# INFORMATION PROVIDED
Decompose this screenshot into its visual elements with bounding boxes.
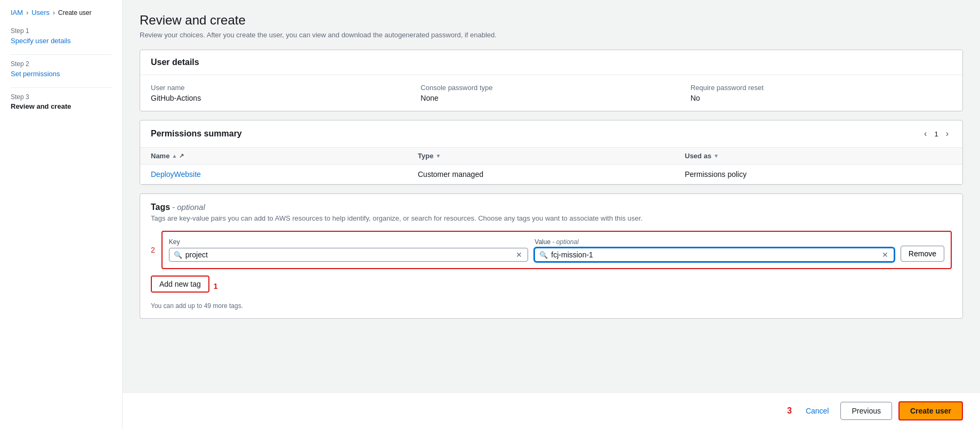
page-title: Review and create	[140, 13, 963, 28]
table-row: DeployWebsite Customer managed Permissio…	[140, 165, 962, 184]
tags-description: Tags are key-value pairs you can add to …	[151, 214, 952, 222]
col-used-as-label: Used as	[685, 152, 711, 160]
cell-type: Customer managed	[418, 170, 685, 179]
col-used-as-header: Used as ▼	[685, 152, 952, 160]
add-new-tag-btn[interactable]: Add new tag	[152, 277, 208, 292]
annotation-3: 3	[787, 406, 792, 416]
add-tag-outline: Add new tag	[151, 276, 209, 293]
permissions-table-header: Name ▲ ↗ Type ▼ Used as ▼	[140, 148, 962, 165]
key-field: Key 🔍 ✕	[169, 238, 529, 262]
previous-button[interactable]: Previous	[840, 402, 892, 420]
require-reset-field: Require password reset No	[691, 84, 952, 102]
pagination-controls: ‹ 1 ›	[921, 128, 952, 140]
key-clear-btn[interactable]: ✕	[515, 250, 523, 259]
permissions-header: Permissions summary ‹ 1 ›	[140, 120, 962, 148]
policy-name-link[interactable]: DeployWebsite	[151, 170, 201, 179]
user-details-header: User details	[140, 50, 962, 75]
console-password-value: None	[420, 94, 682, 102]
col-name-header: Name ▲ ↗	[151, 152, 418, 160]
key-input-wrapper: 🔍 ✕	[169, 248, 529, 262]
tags-count-note: You can add up to 49 more tags.	[151, 302, 243, 310]
breadcrumb-users[interactable]: Users	[31, 9, 50, 17]
value-field: Value - optional 🔍 ✕	[534, 238, 894, 262]
tags-body: Tags - optional Tags are key-value pairs…	[140, 194, 962, 318]
value-input-wrapper: 🔍 ✕	[534, 248, 894, 262]
key-input[interactable]	[185, 250, 512, 259]
breadcrumb-sep1: ›	[26, 9, 28, 17]
permissions-title: Permissions summary	[151, 129, 242, 139]
add-tag-wrapper: Add new tag 1	[151, 276, 218, 297]
breadcrumb-sep2: ›	[53, 9, 55, 17]
create-user-button[interactable]: Create user	[898, 401, 963, 420]
cancel-button[interactable]: Cancel	[800, 403, 835, 418]
tag-row-1: 2 Key 🔍 ✕ Value - optional	[151, 231, 952, 269]
user-details-body: User name GitHub-Actions Console passwor…	[140, 75, 962, 111]
cell-name: DeployWebsite	[151, 170, 418, 179]
username-label: User name	[151, 84, 412, 92]
value-input[interactable]	[551, 250, 878, 259]
col-type-header: Type ▼	[418, 152, 685, 160]
col-type-label: Type	[418, 152, 433, 160]
tags-section-title: Tags	[151, 203, 170, 212]
sidebar: IAM › Users › Create user Step 1 Specify…	[0, 0, 123, 429]
user-details-grid: User name GitHub-Actions Console passwor…	[151, 84, 952, 102]
username-value: GitHub-Actions	[151, 94, 412, 102]
tag-inputs: Key 🔍 ✕ Value - optional 🔍	[161, 231, 952, 269]
step3-current: Review and create	[11, 102, 111, 110]
annotation-1: 1	[214, 282, 218, 290]
step3-label: Step 3	[11, 93, 111, 101]
value-label: Value - optional	[534, 238, 894, 246]
main-content: Review and create Review your choices. A…	[123, 0, 980, 429]
step2-link[interactable]: Set permissions	[11, 70, 60, 78]
console-password-label: Console password type	[420, 84, 682, 92]
sort-icon-used-as: ▼	[714, 153, 719, 159]
key-label: Key	[169, 238, 529, 246]
annotation-2: 2	[151, 246, 155, 254]
value-clear-btn[interactable]: ✕	[881, 250, 889, 259]
pagination-current: 1	[934, 130, 938, 138]
col-name-label: Name	[151, 152, 169, 160]
user-details-card: User details User name GitHub-Actions Co…	[140, 50, 963, 111]
pagination-next-btn[interactable]: ›	[943, 128, 952, 140]
sort-icon-name: ▲	[172, 153, 177, 159]
username-field: User name GitHub-Actions	[151, 84, 412, 102]
external-link-icon: ↗	[179, 152, 184, 159]
step1-label: Step 1	[11, 27, 111, 35]
step2-label: Step 2	[11, 60, 111, 68]
console-password-field: Console password type None	[420, 84, 682, 102]
tags-count-note-wrapper: You can add up to 49 more tags.	[151, 301, 952, 310]
permissions-card: Permissions summary ‹ 1 › Name ▲ ↗ Type …	[140, 120, 963, 185]
require-reset-value: No	[691, 94, 952, 102]
step2-block: Step 2 Set permissions	[11, 60, 111, 78]
pagination-prev-btn[interactable]: ‹	[921, 128, 930, 140]
tags-title-line: Tags - optional	[151, 203, 952, 212]
breadcrumb: IAM › Users › Create user	[11, 9, 111, 17]
breadcrumb-iam[interactable]: IAM	[11, 9, 23, 17]
user-details-title: User details	[151, 58, 199, 67]
require-reset-label: Require password reset	[691, 84, 952, 92]
step3-block: Step 3 Review and create	[11, 93, 111, 110]
remove-tag-btn[interactable]: Remove	[901, 246, 944, 262]
key-search-icon: 🔍	[174, 251, 182, 259]
cell-used-as: Permissions policy	[685, 170, 952, 179]
tags-optional-text: - optional	[172, 203, 205, 212]
step1-link[interactable]: Specify user details	[11, 37, 71, 45]
footer-bar: 3 Cancel Previous Create user	[123, 392, 980, 429]
step1-block: Step 1 Specify user details	[11, 27, 111, 45]
breadcrumb-current: Create user	[58, 9, 92, 17]
value-search-icon: 🔍	[539, 251, 548, 259]
page-subtitle: Review your choices. After you create th…	[140, 31, 963, 39]
sort-icon-type: ▼	[435, 153, 441, 159]
tags-card: Tags - optional Tags are key-value pairs…	[140, 193, 963, 319]
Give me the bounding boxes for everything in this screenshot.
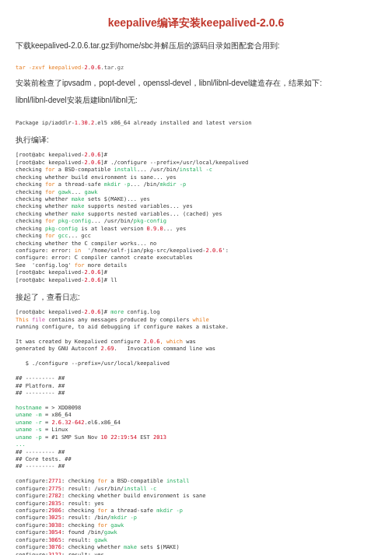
config-log: [root@abc keepalived-2.0.6]# more config… xyxy=(16,309,376,555)
tar-command: tar -zxvf keepalived-2.0.6.tar.gz xyxy=(16,58,376,72)
touch-hint: 接起了，查看日志: xyxy=(16,292,376,303)
iptraddr-line: Package ip/iaddlr-1.30.2.el5 x86_64 alre… xyxy=(16,112,376,127)
configure-output-1: [root@abc keepalived-2.0.6]# [root@abc k… xyxy=(16,152,376,284)
predeps-text: 安装前检查了ipvsadm，popt-devel，openssl-devel，l… xyxy=(16,78,376,89)
exec-procedure: 执行编译: xyxy=(16,135,376,146)
download-text: 下载keepalived-2.0.6.tar.gz到/home/sbc并解压后的… xyxy=(16,40,376,51)
libnl-header: libnl/libnl-devel安装后建libnl/libnl无: xyxy=(16,95,376,106)
page-title: keepalive编译安装keepalived-2.0.6 xyxy=(16,16,376,31)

# EXERCISE DIRECTIONS
Leaving aside the images, write out every entry above exactly.

# EXERCISE OUTPUT
Decompose this screenshot into its visual elements with bounding boxes.
page-title: Review and create	[140, 13, 963, 28]
table-row: DeployWebsite Customer managed Permissio…	[140, 165, 962, 184]
tags-description: Tags are key-value pairs you can add to …	[151, 214, 952, 222]
col-used-as-label: Used as	[685, 152, 711, 160]
cell-type: Customer managed	[418, 170, 685, 179]
col-used-as-header: Used as ▼	[685, 152, 952, 160]
add-new-tag-btn[interactable]: Add new tag	[152, 277, 208, 292]
annotation-3: 3	[787, 406, 792, 416]
add-tag-outline: Add new tag	[151, 276, 209, 293]
permissions-table-header: Name ▲ ↗ Type ▼ Used as ▼	[140, 148, 962, 165]
key-field: Key 🔍 ✕	[169, 238, 529, 262]
previous-button[interactable]: Previous	[840, 402, 892, 420]
require-reset-field: Require password reset No	[691, 84, 952, 102]
pagination-controls: ‹ 1 ›	[921, 128, 952, 140]
key-clear-btn[interactable]: ✕	[515, 250, 523, 259]
permissions-header: Permissions summary ‹ 1 ›	[140, 120, 962, 148]
policy-name-link[interactable]: DeployWebsite	[151, 170, 201, 179]
user-details-header: User details	[140, 50, 962, 75]
console-password-value: None	[420, 94, 682, 102]
col-name-header: Name ▲ ↗	[151, 152, 418, 160]
key-input-wrapper: 🔍 ✕	[169, 248, 529, 262]
tags-count-note: You can add up to 49 more tags.	[151, 302, 243, 310]
breadcrumb-users[interactable]: Users	[31, 9, 50, 17]
value-field: Value - optional 🔍 ✕	[534, 238, 894, 262]
tags-body: Tags - optional Tags are key-value pairs…	[140, 194, 962, 318]
value-input-wrapper: 🔍 ✕	[534, 248, 894, 262]
key-input[interactable]	[185, 250, 512, 259]
breadcrumb-sep1: ›	[26, 9, 28, 17]
permissions-title: Permissions summary	[151, 129, 242, 139]
add-tag-wrapper: Add new tag 1	[151, 276, 218, 297]
breadcrumb-sep2: ›	[53, 9, 55, 17]
create-user-button[interactable]: Create user	[898, 401, 963, 420]
cancel-button[interactable]: Cancel	[800, 403, 835, 418]
tag-row-1: 2 Key 🔍 ✕ Value - optional	[151, 231, 952, 269]
user-details-body: User name GitHub-Actions Console passwor…	[140, 75, 962, 111]
cell-name: DeployWebsite	[151, 170, 418, 179]
username-label: User name	[151, 84, 412, 92]
value-input[interactable]	[551, 250, 878, 259]
col-type-header: Type ▼	[418, 152, 685, 160]
col-type-label: Type	[418, 152, 433, 160]
tags-section-title: Tags	[151, 203, 170, 212]
sidebar: IAM › Users › Create user Step 1 Specify…	[0, 0, 123, 429]
user-details-grid: User name GitHub-Actions Console passwor…	[151, 84, 952, 102]
username-value: GitHub-Actions	[151, 94, 412, 102]
tag-inputs: Key 🔍 ✕ Value - optional 🔍	[161, 231, 952, 269]
step3-current: Review and create	[11, 102, 111, 110]
annotation-1: 1	[214, 282, 218, 290]
step3-label: Step 3	[11, 93, 111, 101]
value-label: Value - optional	[534, 238, 894, 246]
main-content: Review and create Review your choices. A…	[123, 0, 980, 429]
step2-link[interactable]: Set permissions	[11, 70, 60, 78]
console-password-label: Console password type	[420, 84, 682, 92]
sort-icon-used-as: ▼	[714, 153, 719, 159]
key-label: Key	[169, 238, 529, 246]
annotation-2: 2	[151, 246, 155, 254]
value-clear-btn[interactable]: ✕	[881, 250, 889, 259]
pagination-current: 1	[934, 130, 938, 138]
col-name-label: Name	[151, 152, 169, 160]
user-details-card: User details User name GitHub-Actions Co…	[140, 50, 963, 111]
pagination-next-btn[interactable]: ›	[943, 128, 952, 140]
sort-icon-name: ▲	[172, 153, 177, 159]
username-field: User name GitHub-Actions	[151, 84, 412, 102]
external-link-icon: ↗	[179, 152, 184, 159]
step1-label: Step 1	[11, 27, 111, 35]
step2-label: Step 2	[11, 60, 111, 68]
console-password-field: Console password type None	[420, 84, 682, 102]
tags-count-note-wrapper: You can add up to 49 more tags.	[151, 301, 952, 310]
permissions-card: Permissions summary ‹ 1 › Name ▲ ↗ Type …	[140, 120, 963, 185]
require-reset-value: No	[691, 94, 952, 102]
step2-block: Step 2 Set permissions	[11, 60, 111, 78]
pagination-prev-btn[interactable]: ‹	[921, 128, 930, 140]
tags-title-line: Tags - optional	[151, 203, 952, 212]
breadcrumb: IAM › Users › Create user	[11, 9, 111, 17]
breadcrumb-iam[interactable]: IAM	[11, 9, 23, 17]
user-details-title: User details	[151, 58, 199, 67]
require-reset-label: Require password reset	[691, 84, 952, 92]
step3-block: Step 3 Review and create	[11, 93, 111, 110]
remove-tag-btn[interactable]: Remove	[901, 246, 944, 262]
key-search-icon: 🔍	[174, 251, 182, 259]
cell-used-as: Permissions policy	[685, 170, 952, 179]
tags-optional-text: - optional	[172, 203, 205, 212]
step1-link[interactable]: Specify user details	[11, 37, 71, 45]
footer-bar: 3 Cancel Previous Create user	[123, 392, 980, 429]
step1-block: Step 1 Specify user details	[11, 27, 111, 45]
breadcrumb-current: Create user	[58, 9, 92, 17]
value-search-icon: 🔍	[539, 251, 548, 259]
page-subtitle: Review your choices. After you create th…	[140, 31, 963, 39]
sort-icon-type: ▼	[435, 153, 441, 159]
tags-card: Tags - optional Tags are key-value pairs…	[140, 193, 963, 319]
Give me the bounding boxes for everything in this screenshot.
config-log: [root@abc keepalived-2.0.6]# more config… xyxy=(16,309,376,555)
tar-command: tar -zxvf keepalived-2.0.6.tar.gz xyxy=(16,58,376,72)
touch-hint: 接起了，查看日志: xyxy=(16,292,376,303)
iptraddr-line: Package ip/iaddlr-1.30.2.el5 x86_64 alre… xyxy=(16,112,376,127)
configure-output-1: [root@abc keepalived-2.0.6]# [root@abc k… xyxy=(16,152,376,284)
predeps-text: 安装前检查了ipvsadm，popt-devel，openssl-devel，l… xyxy=(16,78,376,89)
exec-procedure: 执行编译: xyxy=(16,135,376,146)
download-text: 下载keepalived-2.0.6.tar.gz到/home/sbc并解压后的… xyxy=(16,40,376,51)
libnl-header: libnl/libnl-devel安装后建libnl/libnl无: xyxy=(16,95,376,106)
page-title: keepalive编译安装keepalived-2.0.6 xyxy=(16,16,376,31)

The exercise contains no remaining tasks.